On May 30, 2022 the 19th edition of the Film Festival came to an end with prizes, flowers and champagne for the lucky winners at Stadtkino. Austrian director Mo Harawe celebrated a triumph, receiving not only the Austrian Short Film Award for his haunting film Will My Parents Come to See Me, but also qualifications for the ACADEMY AWARD®, the European Film Award and the Austrian Film Award. The top prizes in the two international competitions went to the Qatari film And Then They Burn the Sea and the Japanese animation Bird in the Peninsula. Double honored with the new Social Responsibility Award and the ORF.at Audience Award was the essay Invisible Hands by Lia Sudermann and Simon Nagy. The awards in detail:

© And Then They Burn The Sea (Majid Al-Remaihi), Au Revoir Jérôme! (Chloé Farr, Gabrielle Seinet, Adam Sillard), How Do You Measure A Year? (Jay Rosenblatt)

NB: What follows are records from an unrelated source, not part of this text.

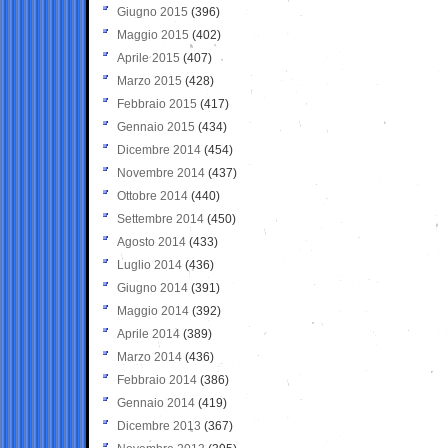
Giugno 2015
(396)
Maggio 2015
(402)
Aprile 2015
(407)
Marzo 2015
(428)
Febbraio 2015
(417)
Gennaio 2015
(434)
Dicembre 2014
(454)
Novembre 2014
(437)
Ottobre 2014
(440)
Settembre 2014
(450)
Agosto 2014
(433)
Luglio 2014
(436)
Giugno 2014
(391)
Maggio 2014
(392)
Aprile 2014
(389)
Marzo 2014
(436)
Febbraio 2014
(386)
Gennaio 2014
(419)
Dicembre 2013
(367)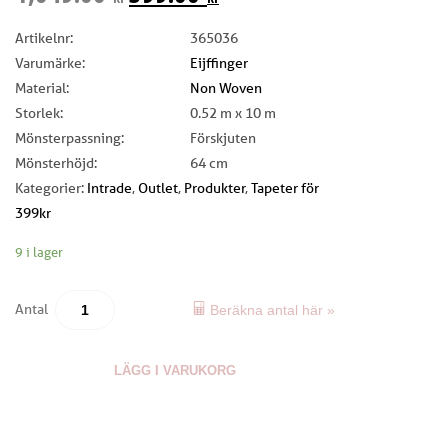
Artikelnr:
365036
Varumärke:
Eijffinger
Material:
Non Woven
Storlek:
0.52 m x 10 m
Mönsterpassning:
Förskjuten
Mönsterhöjd:
64 cm
Kategorier:
Intrade
,
Outlet
,
Produkter
,
Tapeter för
399kr
9 i lager
Antal
Beräkna antal här »
LÄGG I VARUKORG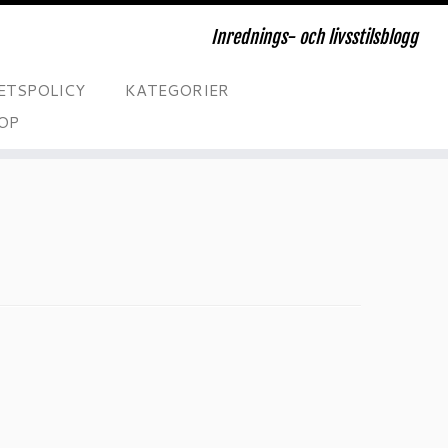
Inrednings- och livsstilsblogg
ETSPOLICY
KATEGORIER
OP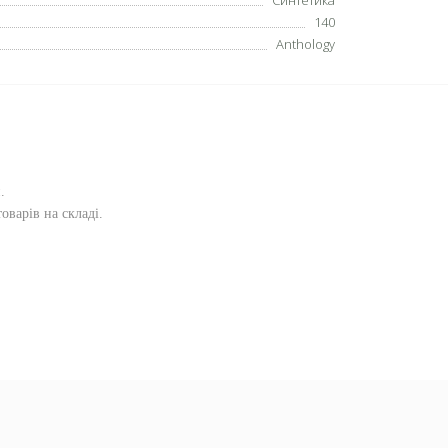
Синтетика
140
Anthology
и
.
оварів на складі.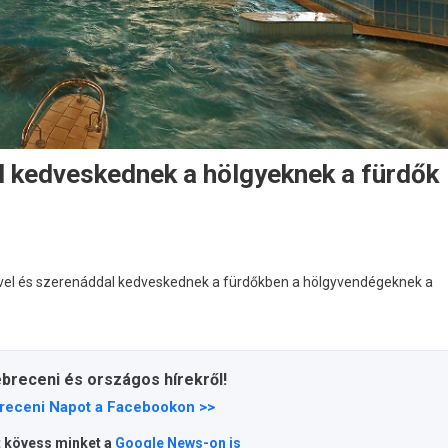
l kedveskednek a hölgyeknek a fürdők
el és szerenáddal kedveskednek a fürdőkben a hölgyvendégeknek a
ebreceni és országos hírekről!
receni Napot a Facebookon >>
t kövess minket a
Google News-on is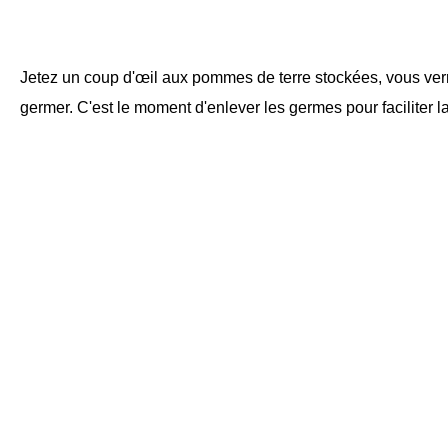
Jetez un coup d'œil aux pommes de terre stockées, vous ve
germer. C'est le moment d'enlever les germes pour faciliter l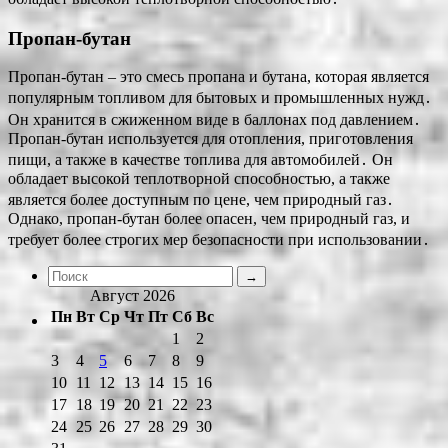
Пропан-бутан
Пропан-бутан – это смесь пропана и бутана, которая является
популярным топливом для бытовых и промышленных нужд․
Он хранится в сжиженном виде в баллонах под давлением․
Пропан-бутан используется для отопления, приготовления
пищи, а также в качестве топлива для автомобилей․ Он
обладает высокой теплотворной способностью, а также
является более доступным по цене, чем природный газ․
Однако, пропан-бутан более опасен, чем природный газ, и
требует более строгих мер безопасности при использовании․
Август 2026
Пн
Вт
Ср
Чт
Пт
Сб
Вс
1
2
3
4
5
6
7
8
9
10
11
12
13
14
15
16
17
18
19
20
21
22
23
24
25
26
27
28
29
30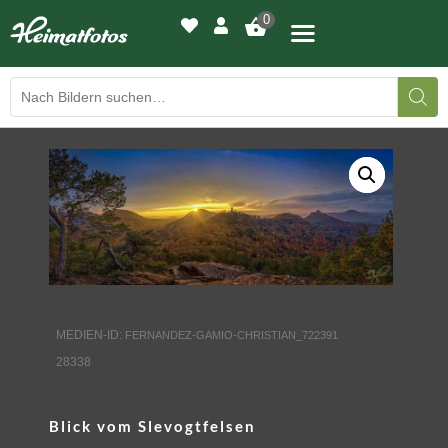
0
BILDERGALERIE
DRUCKQUALITÄTEN
LED-LEUCHTBILDER
WIR DRUCKEN IHR BILD
MEDIEN-ID:
FERNANDEZ-GAMIO-CHRISTIAN_722391
AUSSTELLUNGEN
28338
HEIMATLICHTER
Blick vom Slevogtfelsen
KONTAKT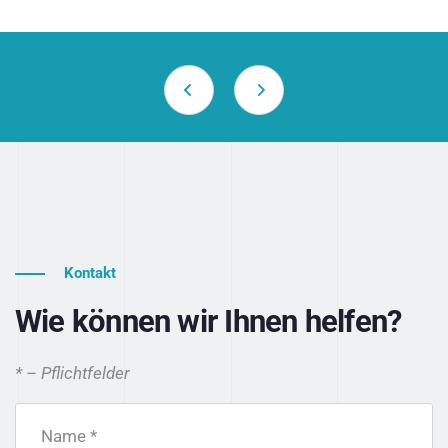
Kontakt
Wie können wir Ihnen helfen?
* – Pflichtfelder
Name *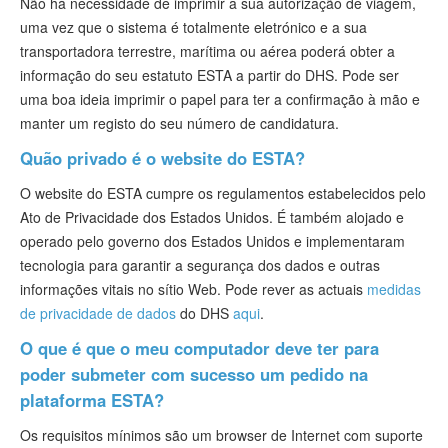
Não há necessidade de imprimir a sua autorização de viagem,
uma vez que o sistema é totalmente eletrónico e a sua
transportadora terrestre, marítima ou aérea poderá obter a
informação do seu estatuto ESTA a partir do DHS. Pode ser
uma boa ideia imprimir o papel para ter a confirmação à mão e
manter um registo do seu número de candidatura.
Quão privado é o website do ESTA?
O website do ESTA cumpre os regulamentos estabelecidos pelo
Ato de Privacidade dos Estados Unidos. É também alojado e
operado pelo governo dos Estados Unidos e implementaram
tecnologia para garantir a segurança dos dados e outras
informações vitais no sítio Web. Pode rever as actuais
medidas
de privacidade de dados
do DHS
aqui
.
O que é que o meu computador deve ter para
poder submeter com sucesso um pedido na
plataforma ESTA?
Os requisitos mínimos são um browser de Internet com suporte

FIDO FICTION & DOCUMENTARY

The main prize in the Fiction & Documentary International Competition went to the very personal film And Then They Burn the Sea in which Majid Al-Remaihi, according to the jury, “beautifully blends family archives with reenacted dreams”. The Jury Prize was awarded to Goodbye Jerome!, the surreal and colorful French animated film by Chloé Farr, Gabrielle Seinet and Adam Sillard which convinced the jury “with its irresistible charm”. Both films were also entered into the race for the ACADEMY AWARDS®. An Honorable Mention went to Jay Rosenblatt for his “intimately relatable record of a father–daughter relationship”, How Do You Measure A Year?.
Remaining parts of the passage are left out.